## Exercise objective
For this exercise, write out the full listing that follows exactly and skip its pictures.
• • • •
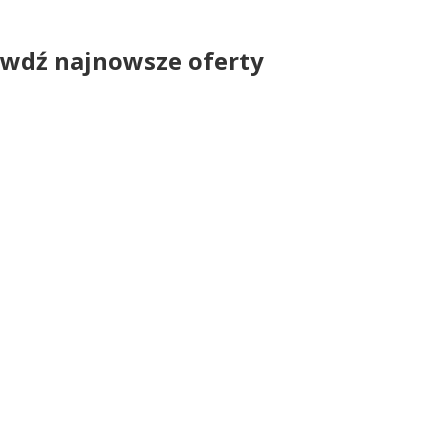
wdź najnowsze oferty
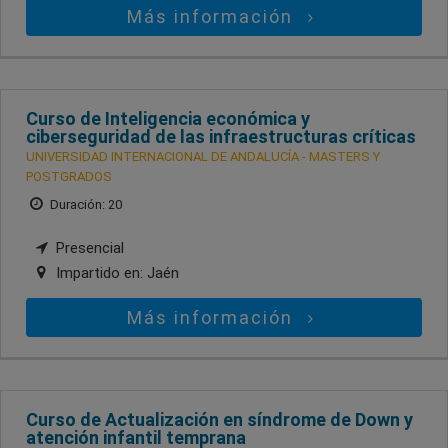
Más información
Curso de Inteligencia económica y
ciberseguridad de las infraestructuras críticas
UNIVERSIDAD INTERNACIONAL DE ANDALUCÍA - MASTERS Y
POSTGRADOS
Duración: 20
Presencial
Impartido en:
Jaén
Más información
Curso de Actualización en síndrome de Down y
atención infantil temprana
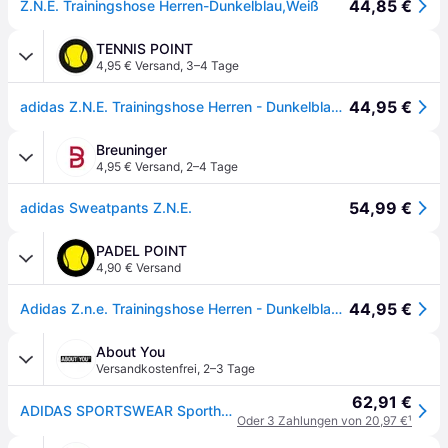
44,85 €
Z.N.E. Trainingshose Herren-Dunkelblau,Weiß
TENNIS POINT
4,95 € Versand
,
3–4 Tage
44,95 €
adidas Z.N.E. Trainingshose Herren - Dunkelblau, Weiß
Breuninger
4,95 € Versand
,
2–4 Tage
54,99 €
adidas Sweatpants Z.N.E.
PADEL POINT
4,90 € Versand
44,95 €
Adidas Z.n.e. Trainingshose Herren - Dunkelblau, Weiß
About You
Versandkostenfrei
,
2–3 Tage
62,91 €
ADIDAS SPORTSWEAR Sporthose Z.N.E.
Oder 3 Zahlungen von 20,97 €
¹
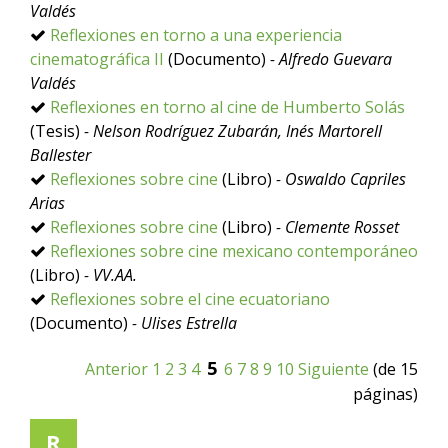
Valdés
Reflexiones en torno a una experiencia
cinematográfica II
(Documento)
- Alfredo Guevara
Valdés
Reflexiones en torno al cine de Humberto Solás
(Tesis)
- Nelson Rodríguez Zubarán, Inés Martorell
Ballester
Reflexiones sobre cine
(Libro)
- Oswaldo Capriles
Arias
Reflexiones sobre cine
(Libro)
- Clemente Rosset
Reflexiones sobre cine mexicano contemporáneo
(Libro)
- VV.AA.
Reflexiones sobre el cine ecuatoriano
(Documento)
- Ulises Estrella
5
Anterior
1
2
3
4
6
7
8
9
10
Siguiente
(de 15
páginas)
R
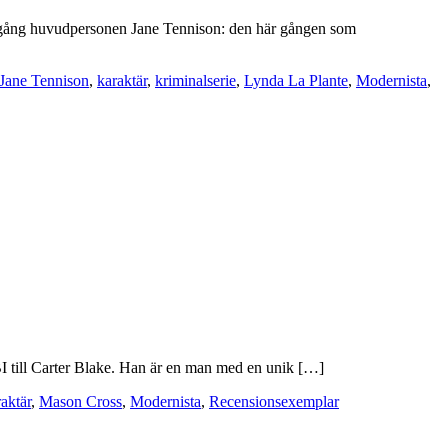
en gång huvudpersonen Jane Tennison: den här gången som
Jane Tennison
,
karaktär
,
kriminalserie
,
Lynda La Plante
,
Modernista
,
I till Carter Blake. Han är en man med en unik […]
aktär
,
Mason Cross
,
Modernista
,
Recensionsexemplar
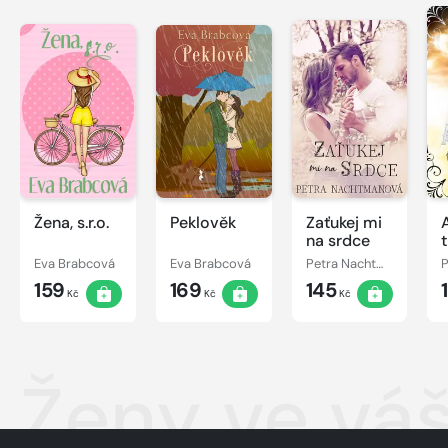
Žena, s.r.o.
Peklověk
Zaťukej mi
na srdce
Eva Brabcová
Eva Brabcová
Petra Nachtmanová
159
169
145
Kč
Kč
Kč
Ženy ve váš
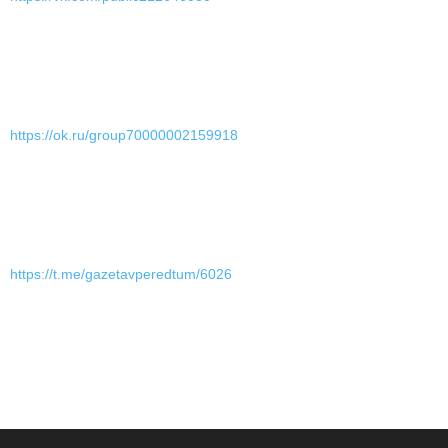
https://ok.ru/group70000002159918
https://t.me/gazetavperedtum/6026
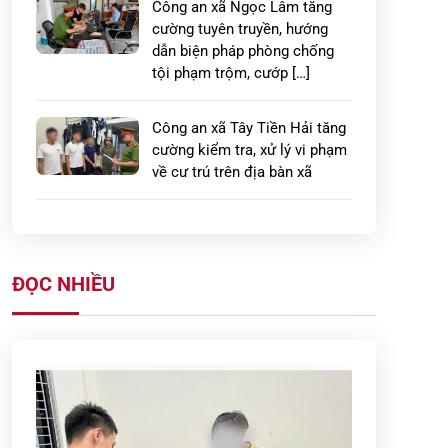
Công an xã Ngọc Lâm tăng
cường tuyên truyền, hướng
dẫn biện pháp phòng chống
tội phạm trộm, cướp […]
Công an xã Tây Tiền Hải tăng
cường kiểm tra, xử lý vi phạm
về cư trú trên địa bàn xã
Phòng An ninh kinh tế đẩy
mạnh tuyên truyền pháp luật,
phát động phong trào toàn
ĐỌC NHIỀU
dân bảo vệ an ninh […]
Công an xã Phạm Ngũ Lão
phối hợp Phòng Cảnh sát giao
thông tuần tra, kiểm soát, xử
lý vi phạm trật […]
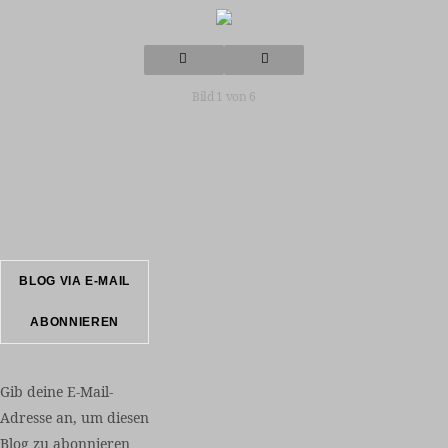
Bild 1 von 6
BLOG VIA E-MAIL
ABONNIEREN
Gib deine E-Mail-
Adresse an, um diesen
Blog zu abonnieren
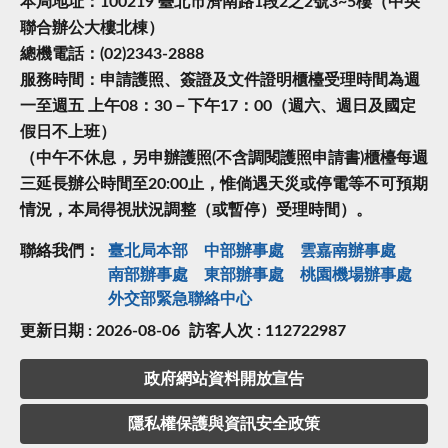
本局地址：100219 臺北市濟南路1段2之2號3~5樓（中央
聯合辦公大樓北棟）
總機電話：(02)2343-2888
服務時間：申請護照、簽證及文件證明櫃檯受理時間為週
一至週五 上午08：30－下午17：00（週六、週日及國定
假日不上班）
（中午不休息，另申辦護照(不含調閱護照申請書)櫃檯每週
三延長辦公時間至20:00止，惟倘遇天災或停電等不可預期
情況，本局得視狀況調整（或暫停）受理時間）。
聯絡我們：
臺北局本部
中部辦事處
雲嘉南辦事處
南部辦事處
東部辦事處
桃園機場辦事處
外交部緊急聯絡中⼼
更新日期 : 2026-08-06
訪客人次 : 112722987
政府網站資料開放宣告
隱私權保護與資訊安全政策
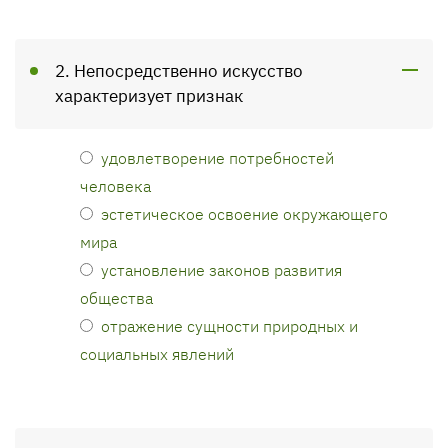
2. Непосредственно искусство
характеризует признак
удовлетворение потребностей
человека
эстетическое освоение окружающего
мира
установление законов развития
общества
отражение сущности природных и
социальных явлений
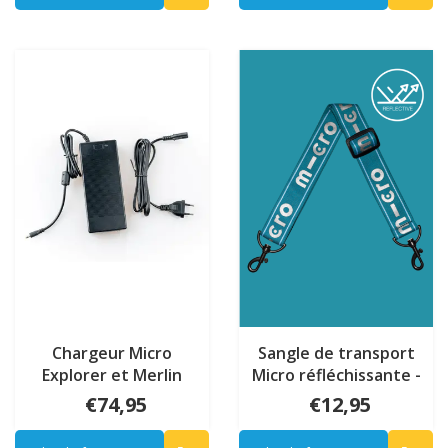
Chargeur Micro
Sangle de transport
Explorer et Merlin
Micro réfléchissante -
Aqua
€74,95
€12,95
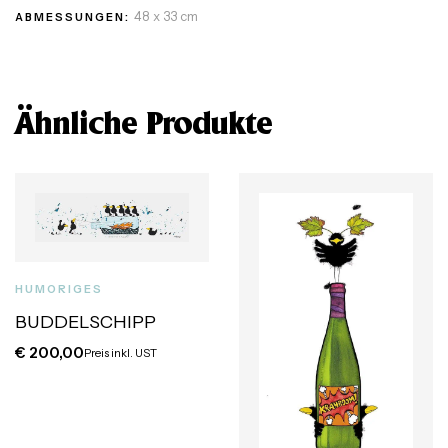
48 x 33 cm
ABMESSUNGEN:
Ähnliche Produkte
HUMORIGES
BUDDELSCHIPP
€
200,00
Preis inkl. UST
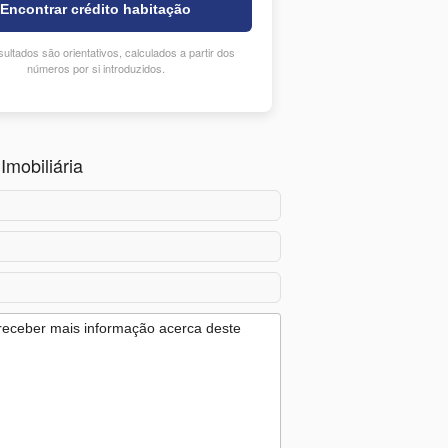
Encontrar crédito habitação
ultados são orientativos, calculados a partir dos
números por si introduzidos.
Imobiliária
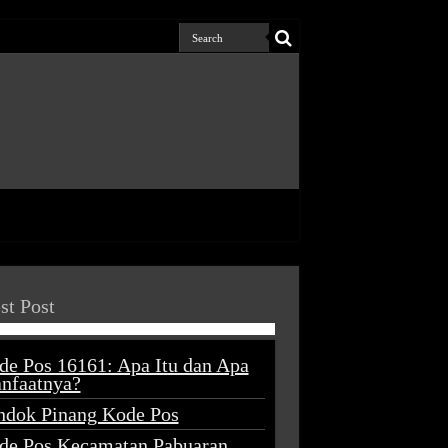
st Post
de Pos 16161: Apa Itu dan Apa
nfaatnya?
ndok Pinang Kode Pos
de Pos Kecamatan Pabuaran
• • • •
## Solution for this task
wdź najnowsze oferty
Más información
Curso de Inteligencia económica y
ciberseguridad de las infraestructuras críticas
UNIVERSIDAD INTERNACIONAL DE ANDALUCÍA - MASTERS Y
POSTGRADOS
Duración: 20
Presencial
Impartido en:
Jaén
Más información
Curso de Actualización en síndrome de Down y
atención infantil temprana
44,85 €
Z.N.E. Trainingshose Herren-Dunkelblau,Weiß
TENNIS POINT
4,95 € Versand
,
3–4 Tage
44,95 €
adidas Z.N.E. Trainingshose Herren - Dunkelblau, Weiß
Breuninger
4,95 € Versand
,
2–4 Tage
54,99 €
adidas Sweatpants Z.N.E.
PADEL POINT
4,90 € Versand
44,95 €
Adidas Z.n.e. Trainingshose Herren - Dunkelblau, Weiß
About You
Versandkostenfrei
,
2–3 Tage
62,91 €
ADIDAS SPORTSWEAR Sporthose Z.N.E.
Oder 3 Zahlungen von 20,97 €
¹
Valdés
Reflexiones en torno a una experiencia
cinematográfica II
(Documento)
- Alfredo Guevara
Valdés
Reflexiones en torno al cine de Humberto Solás
(Tesis)
- Nelson Rodríguez Zubarán, Inés Martorell
Ballester
Reflexiones sobre cine
(Libro)
- Oswaldo Capriles
Arias
Reflexiones sobre cine
(Libro)
- Clemente Rosset
Reflexiones sobre cine mexicano contemporáneo
(Libro)
- VV.AA.
Reflexiones sobre el cine ecuatoriano
(Documento)
- Ulises Estrella
5
Anterior
1
2
3
4
6
7
8
9
10
Siguiente
(de 15
páginas)
R
en gång huvudpersonen Jane Tennison: den här gången som
Jane Tennison
,
karaktär
,
kriminalserie
,
Lynda La Plante
,
Modernista
,
I till Carter Blake. Han är en man med en unik […]
aktär
,
Mason Cross
,
Modernista
,
Recensionsexemplar
Žena, s.r.o.
Peklověk
Zaťukej mi
na srdce
Eva Brabcová
Eva Brabcová
Petra Nachtmanová
159
169
145
Kč
Kč
Kč
Ženy ve váš
https://ok.ru/group70000002159918
https://t.me/gazetavperedtum/6026
Công an xã Ngọc Lâm tăng
cường tuyên truyền, hướng
dẫn biện pháp phòng chống
tội phạm trộm, cướp […]
Công an xã Tây Tiền Hải tăng
cường kiểm tra, xử lý vi phạm
về cư trú trên địa bàn xã
Phòng An ninh kinh tế đẩy
mạnh tuyên truyền pháp luật,
phát động phong trào toàn
ĐỌC NHIỀU
dân bảo vệ an ninh […]
Công an xã Phạm Ngũ Lão
phối hợp Phòng Cảnh sát giao
thông tuần tra, kiểm soát, xử
lý vi phạm trật […]
Bild 1 von 6
BLOG VIA E-MAIL
ABONNIEREN
Gib deine E-Mail-
Adresse an, um diesen
Blog zu abonnieren
本局地址：100219 臺北市濟南路1段2之2號3~5樓（中央
聯合辦公大樓北棟）
總機電話：(02)2343-2888
服務時間：申請護照、簽證及文件證明櫃檯受理時間為週
一至週五 上午08：30－下午17：00（週六、週日及國定
假日不上班）
（中午不休息，另申辦護照(不含調閱護照申請書)櫃檯每週
三延長辦公時間至20:00止，惟倘遇天災或停電等不可預期
情況，本局得視狀況調整（或暫停）受理時間）。
聯絡我們：
臺北局本部
中部辦事處
雲嘉南辦事處
南部辦事處
東部辦事處
桃園機場辦事處
外交部緊急聯絡中⼼
更新日期 : 2026-08-06
訪客人次 : 112722987
政府網站資料開放宣告
隱私權保護與資訊安全政策
2. Непосредственно искусство
характеризует признак
удовлетворение потребностей
человека
эстетическое освоение окружающего
мира
установление законов развития
общества
отражение сущности природных и
социальных явлений
Chargeur Micro
Sangle de transport
Explorer et Merlin
Micro réfléchissante -
Aqua
€74,95
€12,95
48 x 33 cm
ABMESSUNGEN:
Ähnliche Produkte
HUMORIGES
BUDDELSCHIPP
€
200,00
Preis inkl. UST
Encontrar crédito habitação
ultados são orientativos, calculados a partir dos
números por si introduzidos.
Imobiliária
st Post
de Pos 16161: Apa Itu dan Apa
nfaatnya?
ndok Pinang Kode Pos
de Pos Kecamatan Pabuaran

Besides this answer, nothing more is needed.